Abstract

Abstract Since the 1980s, several aspects of masculinity in relation to the First World War, including the image of the citizen-soldier, have been well studied. Other aspects, however, such as the experience of combat and its impact on peacetime masculinities lag well behind. Though wartime and postwar experiences in Africa provide a repertoire for gender and masculinity research, the continent has been neglected in this realm of studies. British colonial Nigeria contributed tens of thousands of combat men to the war with thousands becoming disabled and facing challenges to their masculine identities, yet there is no serious research on this topic for Nigeria. This paper contributes to this long-neglected aspect of African history.

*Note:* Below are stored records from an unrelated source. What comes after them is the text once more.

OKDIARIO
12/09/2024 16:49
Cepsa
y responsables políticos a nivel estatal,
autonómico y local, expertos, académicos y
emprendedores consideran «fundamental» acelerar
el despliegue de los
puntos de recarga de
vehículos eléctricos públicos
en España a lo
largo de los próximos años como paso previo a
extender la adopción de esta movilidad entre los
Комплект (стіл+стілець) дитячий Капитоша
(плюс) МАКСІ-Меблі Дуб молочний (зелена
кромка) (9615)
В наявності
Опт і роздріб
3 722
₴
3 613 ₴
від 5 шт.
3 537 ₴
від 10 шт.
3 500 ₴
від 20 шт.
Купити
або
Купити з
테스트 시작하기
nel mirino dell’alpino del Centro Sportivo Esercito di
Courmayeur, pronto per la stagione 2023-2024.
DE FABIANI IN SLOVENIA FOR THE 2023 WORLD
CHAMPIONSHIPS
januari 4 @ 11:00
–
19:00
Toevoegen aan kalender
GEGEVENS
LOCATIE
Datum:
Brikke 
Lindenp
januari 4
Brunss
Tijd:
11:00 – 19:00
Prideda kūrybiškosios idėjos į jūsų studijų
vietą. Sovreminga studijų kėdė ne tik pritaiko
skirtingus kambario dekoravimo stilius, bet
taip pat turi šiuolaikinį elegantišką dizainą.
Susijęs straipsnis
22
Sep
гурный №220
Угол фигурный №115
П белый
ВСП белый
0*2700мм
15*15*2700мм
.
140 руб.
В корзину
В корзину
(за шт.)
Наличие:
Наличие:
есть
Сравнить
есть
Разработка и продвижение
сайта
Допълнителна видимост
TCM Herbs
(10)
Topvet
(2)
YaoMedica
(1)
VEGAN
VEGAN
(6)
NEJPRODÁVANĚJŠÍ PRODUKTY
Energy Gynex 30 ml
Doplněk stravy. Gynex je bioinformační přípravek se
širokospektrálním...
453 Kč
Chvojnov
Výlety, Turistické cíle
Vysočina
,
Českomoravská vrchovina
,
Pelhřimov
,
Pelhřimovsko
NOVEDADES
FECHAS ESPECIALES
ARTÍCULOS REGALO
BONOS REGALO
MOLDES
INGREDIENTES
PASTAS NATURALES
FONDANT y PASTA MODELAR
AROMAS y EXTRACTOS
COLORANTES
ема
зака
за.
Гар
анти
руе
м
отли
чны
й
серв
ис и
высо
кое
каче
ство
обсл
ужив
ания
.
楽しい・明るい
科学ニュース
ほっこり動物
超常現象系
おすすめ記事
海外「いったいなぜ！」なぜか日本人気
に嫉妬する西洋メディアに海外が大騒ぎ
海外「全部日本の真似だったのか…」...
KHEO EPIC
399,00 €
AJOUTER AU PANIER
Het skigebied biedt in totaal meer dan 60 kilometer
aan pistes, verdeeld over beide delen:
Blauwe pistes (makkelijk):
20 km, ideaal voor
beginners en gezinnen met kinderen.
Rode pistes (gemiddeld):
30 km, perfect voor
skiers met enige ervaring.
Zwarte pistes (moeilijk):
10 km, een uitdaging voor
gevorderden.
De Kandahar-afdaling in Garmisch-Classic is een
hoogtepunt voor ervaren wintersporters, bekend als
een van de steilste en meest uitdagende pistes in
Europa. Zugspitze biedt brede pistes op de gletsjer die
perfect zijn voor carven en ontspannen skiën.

Known in colonial archival documents only as “amputated men,” war-disabled Nigerian men struggled to navigate colonial bureaucracy in order to obtain artificial limbs and redeem what they considered their lost manhood. Employing data collected from the Nigerian and British archives, the article’s objectives are twofold: it analyzes the diminishment of the masculine identities of war-disabled men in Nigeria following the First World War, and it explains how such diminishment was accentuated by an inefficiently structured British colonial bureaucracy, paired with British colonial racism. The article contributes to scholarship on WWI, disability studies, gender studies, and colonial studies, through examination of the protracted legacies of the global conflict on the African continent.